Aired June 9, 2020 - 11:30 ET
THIS IS A RUSH TRANSCRIPT. THIS COPY MAY NOT BE IN ITS FINAL FORM AND MAY BE UPDATED.
KATE BOLDUAN, CNN ANCHOR: The attorney for one of the former Minneapolis police officers charged in the death of George Floyd is offering up a shocking possible defense. If what was happening to George Floyd was so wrong and so bad, why didn't the bystanders who were recording it step in? Listen for yourself.
(BEGIN VIDEO CLIP)
EARL GRAY, ATTORNEY FOR FORMER OFFICER THOMAS LANE: The public is watching this. My client is on his feet. He doesn't have a real good view of Mr. Floyd -- excuse me, of what Chauvin is doing.

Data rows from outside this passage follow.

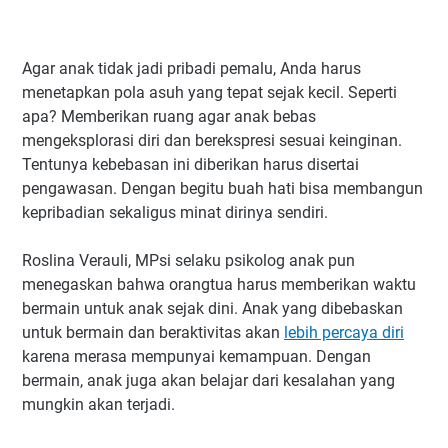
Agar anak tidak jadi pribadi pemalu, Anda harus
menetapkan pola asuh yang tepat sejak kecil. Seperti
apa? Memberikan ruang agar anak bebas
mengeksplorasi diri dan berekspresi sesuai keinginan.
Tentunya kebebasan ini diberikan harus disertai
pengawasan. Dengan begitu buah hati bisa membangun
kepribadian sekaligus minat dirinya sendiri.
Roslina Verauli, MPsi selaku psikolog anak pun
menegaskan bahwa orangtua harus memberikan waktu
bermain untuk anak sejak dini. Anak yang dibebaskan
untuk bermain dan beraktivitas akan
lebih percaya diri
karena merasa mempunyai kemampuan. Dengan
bermain, anak juga akan belajar dari kesalahan yang
mungkin akan terjadi.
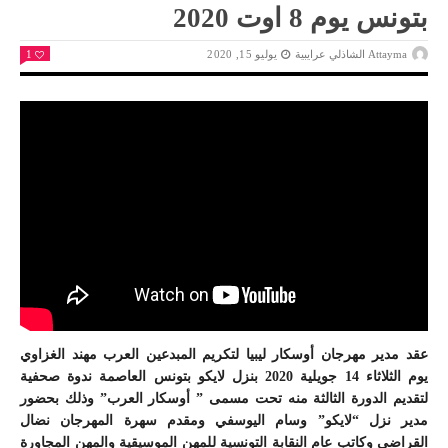
بتونس يوم 8 اوت 2020
Attayma الشاذلي عرايبية
يوليو 15, 2020
1
عقد مدير مهرجان أوسكار ليبيا لتكريم المبدعين العرب مهند الغزاوي
يوم الثلاثاء 14 جويلية 2020 بنزل لايكو بتونس العاصمة ندوة صحفية
لتقديم الدورة الثالثة منه تحت مسمى ” أوسكار العرب” وذلك بحضور
مدير نزل “لايكو” وسام اليوسفي ومقدم سهرة المهرجان نضال
القراضي وكاتب عام النقابة التونسية للمهن الموسيقية والمهن المجاورة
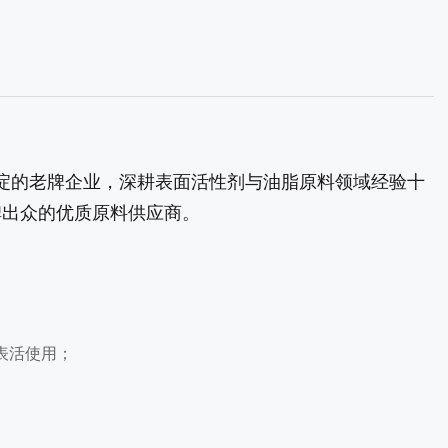
积淀的老牌企业，深耕表面活性剂与油脂原料领域经验十
碑出众的优质原料供应商。
表活使用；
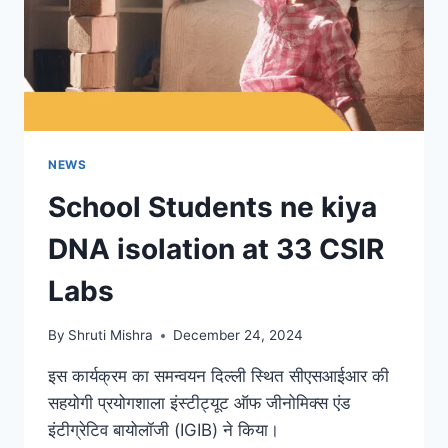
NEWS
School Students ne kiya
DNA isolation at 33 CSIR
Labs
By
Shruti Mishra
December 24, 2024
इस कार्यक्रम का समन्वयन दिल्ली स्थित सीएसआईआर की
सहयोगी प्रयोगशाला इंस्टीट्यूट ऑफ जीनोमिक्स एंड
इंटीग्रेटिव बायोलॉजी (IGIB) ने किया।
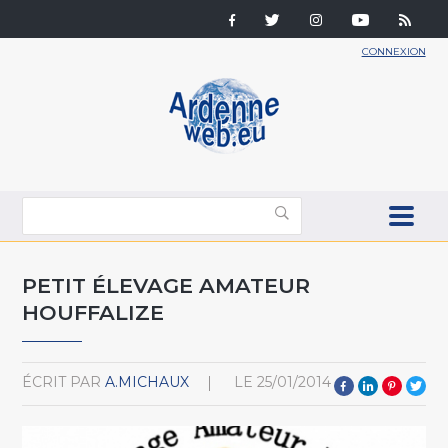
CONNEXION
PETIT ÉLEVAGE AMATEUR
HOUFFALIZE
ÉCRIT PAR
A.MICHAUX
LE
25/01/2014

But if all of these people say, why didn't my client intercede, well, if the public is there and -- and they are in an uproar about this, they didn't intercede either.
(END VIDEO CLIP)
KEILAR: Videos that captured Floyd's last moments were regarded by bystanders, and multiple people can be heard talking to the officers throughout.

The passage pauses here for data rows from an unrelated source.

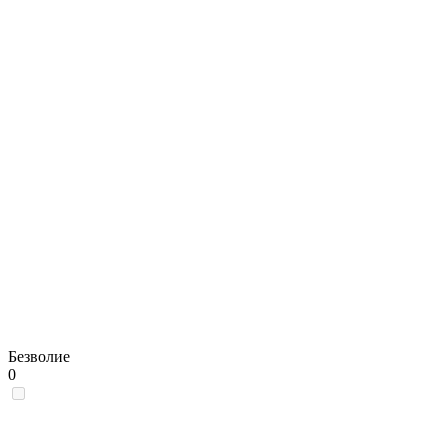
Безволие
0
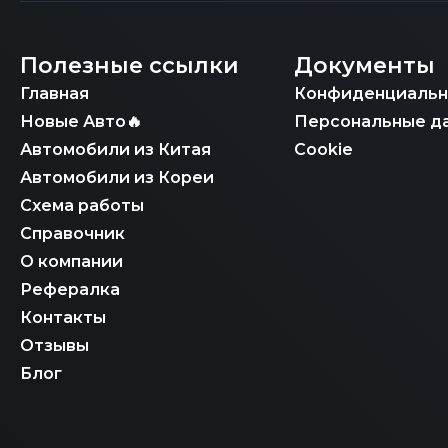
Полезные ссылки
Документы
Главная
Конфиденциальн
Новые Авто🔥
Персональные д
Автомобили из Китая
Cookie
Автомобили из Кореи
Схема работы
Справочник
О компании
Рефералка
Контакты
Отзывы
Блог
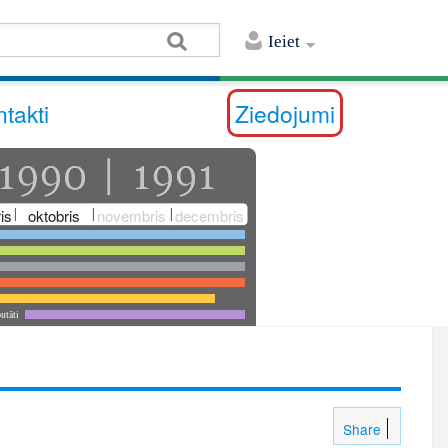
Ieiet
takti
Ziedojumi
is
oktobris
novembris
decembris
utāti
Share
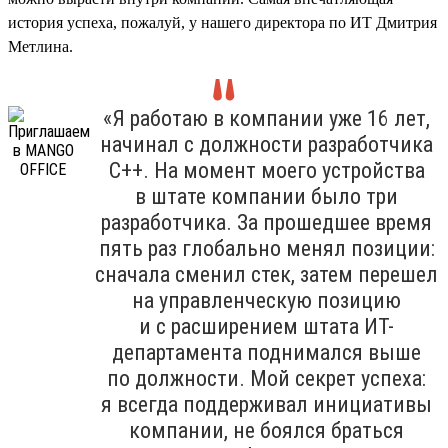
история успеха, пожалуй, у нашего директора по ИТ Дмитрия
Метлина.
«Я работаю в компании уже 16 лет,
начинал с должности разработчика
С++. На момент моего устройства
в штате компании было три
разработчика. За прошедшее время
пять раз глобально менял позиции:
сначала сменил стек, затем перешел
на управленческую позицию
и с расширением штата ИТ-
департамента поднимался выше
по должности. Мой секрет успеха:
я всегда поддерживал инициативы
компании, не боялся браться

Thomas Lane and the two other officers who assisted Derek Chauvin in the arrest are charged with aiding and abetting second-degree murder and aiding and abetting second-degree manslaughter.

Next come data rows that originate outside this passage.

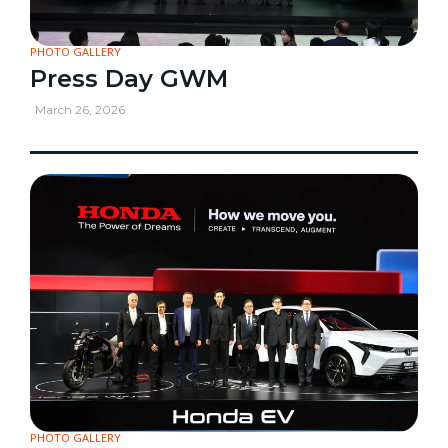
PHOTO GALLERY
Press Day GWM
March 26, 2026
PHOTO GALLERY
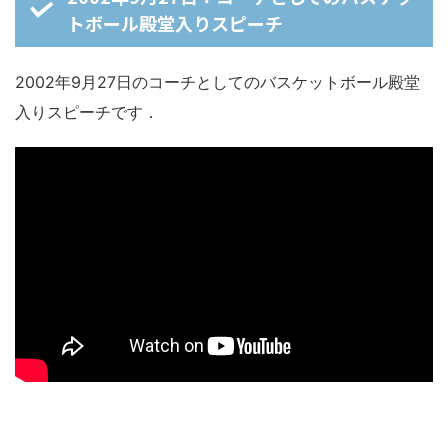
トボール殿堂入りスピーチ
2002年9月27日のコーチとしてのバスケットボール殿堂
入りスピーチです．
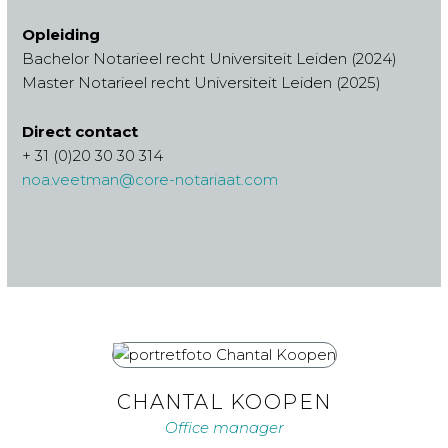
Opleiding
Bachelor Notarieel recht Universiteit Leiden (2024)
Master Notarieel recht Universiteit Leiden (2025)
Direct contact
+ 31 (0)20 30 30 314
noa.veetman@core-notariaat.com
CHANTAL KOOPEN
Office manager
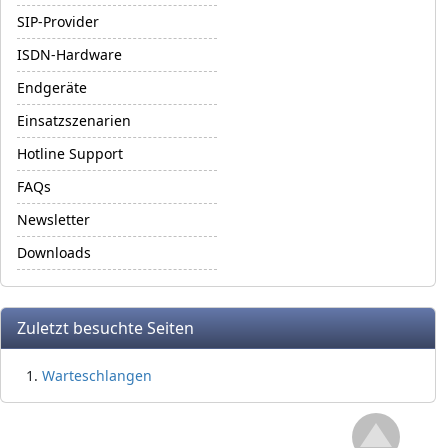
SIP-Provider
ISDN-Hardware
Endgeräte
Einsatzszenarien
Hotline Support
FAQs
Newsletter
Downloads
Zuletzt besuchte Seiten
Warteschlangen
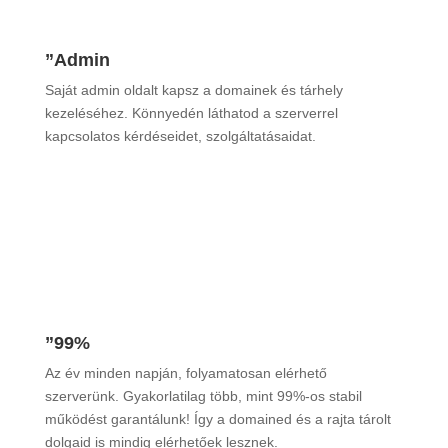
”Admin
Saját admin oldalt kapsz a domainek és tárhely
kezeléséhez. Könnyedén láthatod a szerverrel
kapcsolatos kérdéseidet, szolgáltatásaidat.
”99%
Az év minden napján, folyamatosan elérhető
szerverünk. Gyakorlatilag több, mint 99%-os stabil
működést garantálunk! Így a domained és a rajta tárolt
dolgaid is mindig elérhetőek lesznek.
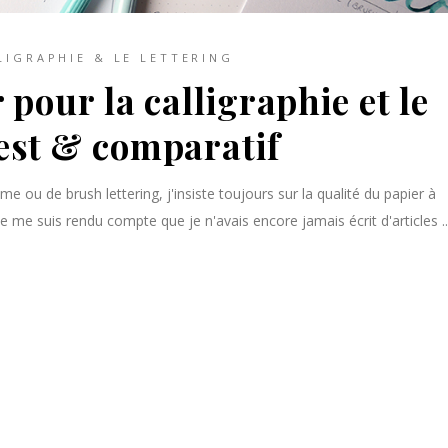
LIGRAPHIE & LE LETTERING
 pour la calligraphie et le
Test & comparatif
e ou de brush lettering, j'insiste toujours sur la qualité du papier à
 je me suis rendu compte que je n'avais encore jamais écrit d'articles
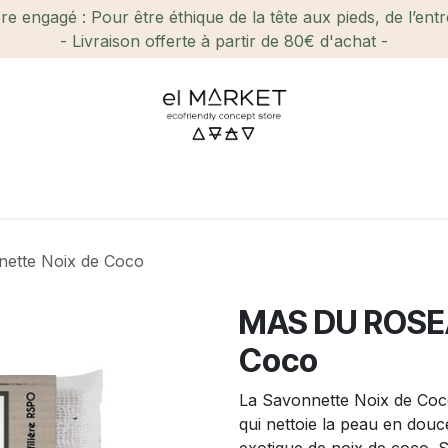
e engagé : Pour être éthique de la tête aux pieds, de l’ent
- Livraison offerte à partir de 80€ d'achat -
ien-être et Beauté
Maison
Loisirs
Enfant
Ca
ette Noix de Coco
MAS DU ROSEA
Coco
La Savonnette Noix de Coc
qui nettoie la peau en douc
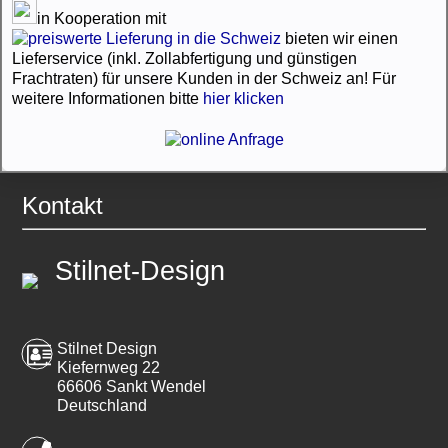
in Kooperation mit
bieten wir einen
Lieferservice (inkl. Zollabfertigung und günstigen
Frachtraten) für unsere Kunden in der Schweiz an! Für
weitere Informationen bitte
hier klicken
Kontakt
Stilnet-Design
Stilnet Design
Kiefernweg 22
66606 Sankt Wendel
Deutschland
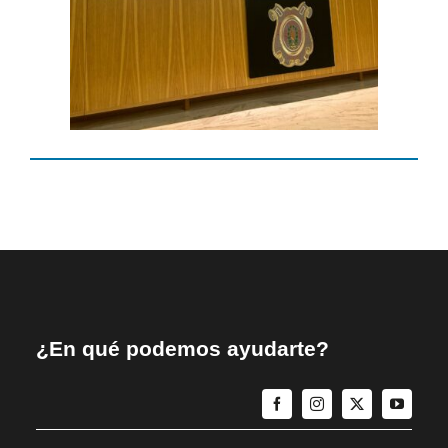
¿En qué podemos ayudarte?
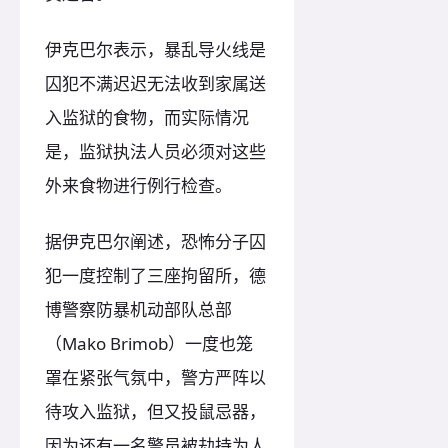
伊克巴尔表示，暴乱导火线是
囚犯不满迟迟无法收到家属送
入监狱的食物，而实际情况
是，监狱执法人员必须对这些
外来食物进行例行检查。
据伊克巴尔阐述，恐怖分子囚
犯一度控制了三座拘留所，德
博警察防暴机动部队总部
（Mako Brimob）一度也笼
罩在紧张气氛中，警方严阵以
待攻入监狱，但又投鼠忌器，
因为还有一名警员被劫持为人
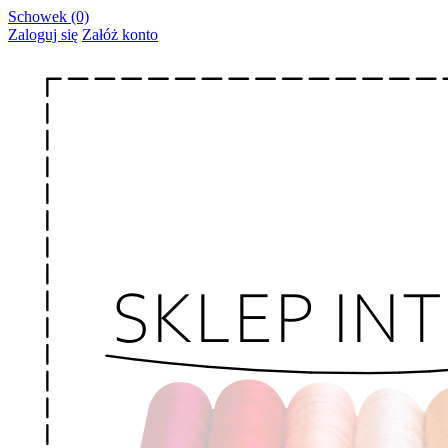
Schowek (0)
Zaloguj się
Załóż konto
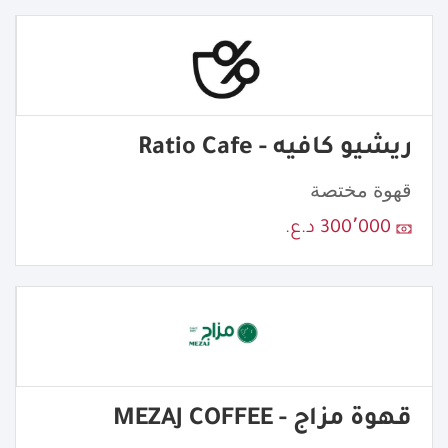
ريشيو كافيه - Ratio Cafe
قهوة مختصة
300٬000 د.ع.
قهوة مزاج - MEZAJ COFFEE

Joining us now is CNN legal analyst, Joey Jackson.
Joey, what's your reaction to an attorney for someone facing real charges and real prison time leveling this defense strategy?
JOEY JACKSON, CNN LEGAL ANALYST: It's somewhat preposterous, Kate. Good morning to you.
Now, listen, defense attorneys have to make very difficult arguments. And let's be clear, in that courtroom, there's a battle of the narratives. Everyone who is there with respect to the officers will have to account for what they did, if they didn't do anything, why not, and if they did do something was it enough.
But to suggest that the public would get involved and seek to render aid and assistance and, I guess, what, tackle Officer Chauvin as he's engaged in that, seems to me to be preposterous at best.
The public was very concerned there. The public continually pleaded with the officer to stop. The public suggested that something very amiss was going to happen.
But to suggest that they now just rush in and pull him off, I think, is even a stretch, you know, for the defense attorney.
So I think arguments need to be made as to what specifically their conduct was and what specifically they did. We can argue that day, night and in between, but to get the public involved, I think, is somewhat ridiculous, if I can say.
KEILAR: And can we also be clear. As an attorney, as a human being, would you ever advise a client, friend or anyone to intervene in a police arrest? Especially when -- and we can show the video, I hope we have it teed up -- Derek Chauvin grabs at his belt as bystanders are talking to him very aggressively at one point as he's staring them down.
JACKSON: So, Kate, the bottom line is, with everyone that I preach to -- you know, people that I have occasion to speak to, young people, people who are seeking advice and information, comply now and grieve later.
Certainly, there's an understanding oftentimes when you believe that you're aggrieved by officers on the street, during a traffic stop or someplace else, but you don't take it into your hands at that time.
Similarly members of the public, I think, did a very good service with respect to saying, hey, look, they did appeal to reason. Look, officer, you're hurting him. Officer, you can kill him. Officer, this is inappropriate, it's not cool. Look, I'm paraphrasing.
The bottom line was the public was very concerned. But at no time would I advise the public to override an officer and just unilaterally jump in and attempt to do something.
Had that happened, Kate, I think we can all believe, right, that it would have been much worse than having one death here. And so I think, again, to blame members of the public, it's just -- it's not really appropriate.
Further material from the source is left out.